Copasa, barragem Juramento - créditos: Copasa
01-02-2026 às 12h12
Por Soelson B. Araújo*
A aprovação do Projeto de Lei 4.380/2025 pela Assembleia Legislativa de Minas Gerais não encerra — e tampouco legitima — o processo de privatização da Copasa. Ao contrário, escancara uma condução política marcada pela pressa, pela ausência de diálogo federativo e pela tentativa de reduzir um tema estrutural a uma decisão meramente legislativa.
Ao tratar a venda da companhia como um ato administrativo do Estado, o governo Romeu Zema ignora um dado elementar: os serviços de saneamento pertencem constitucionalmente aos municípios. Sem a anuência das prefeituras, a privatização não se sustenta nem jurídica nem economicamente. É nesse ponto que emerge, com centralidade, a atuação da Associação Mineira de Municípios (AMM) e de seu presidente, Luís Eduardo Falcão.
A reação da AMM não é ideológica, como tenta rotular o discurso governista. É institucional. Ao questionar a ausência de garantias contratuais, o risco ao subsídio cruzado e a imposição de um novo modelo sem pactuação prévia, a entidade cumpre seu papel de defender a autonomia municipal diante de uma decisão que pode comprometer o acesso ao saneamento em dezenas de cidades — especialmente as mais pobres.
A proposta de emenda apresentada pela AMM, assegurando o direito de rescisão dos contratos em caso de privatização, evidencia o tamanho da insegurança jurídica criada pelo próprio governo estadual. Se o modelo fosse sólido, transparente e vantajoso, não haveria necessidade de blindagem legal por parte dos municípios.
Mais grave ainda é o silêncio do Executivo sobre o futuro do subsídio cruzado, mecanismo que sustenta o atendimento em regiões historicamente negligenciadas, como o Norte de Minas e os vales do Jequitinhonha e do Mucuri.
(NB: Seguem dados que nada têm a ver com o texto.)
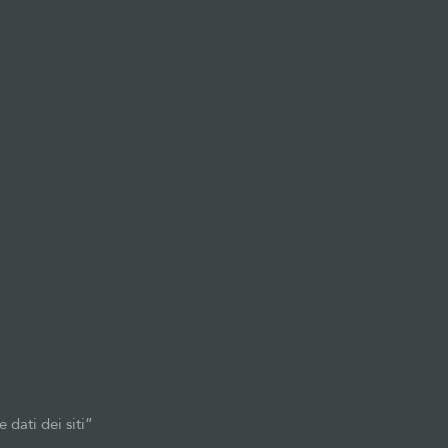
 dati dei siti”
A lógica privada, orientada pelo lucro, não oferece garantias de que esse equilíbrio será mantido — e o governo evita enfrentar essa pergunta de forma objetiva.
O desgaste institucional entre o Palácio Tiradentes e a AMM, agravado por episódios recentes de confronto político, apenas reforça a percepção de que a privatização da Copasa avança sem base federativa, sem consenso e sem escuta. Ao tensionar a relação com as prefeituras, o governo fragiliza a própria viabilidade do projeto que diz defender.
A resistência municipal não é um obstáculo artificial. É o reflexo de um processo conduzido de cima para baixo, que desconsidera contratos vigentes, realidades regionais e o papel estratégico dos municípios na política de saneamento.
Privatizar uma empresa como a Copasa exige mais do que votos em plenário. Exige planejamento, transparência, garantias sociais e, sobretudo, respeito ao pacto federativo. Sem isso, o que se apresenta como modernização corre o risco de se tornar apenas mais um capítulo de improviso institucional — com custos que recaem, inevitavelmente, sobre a população.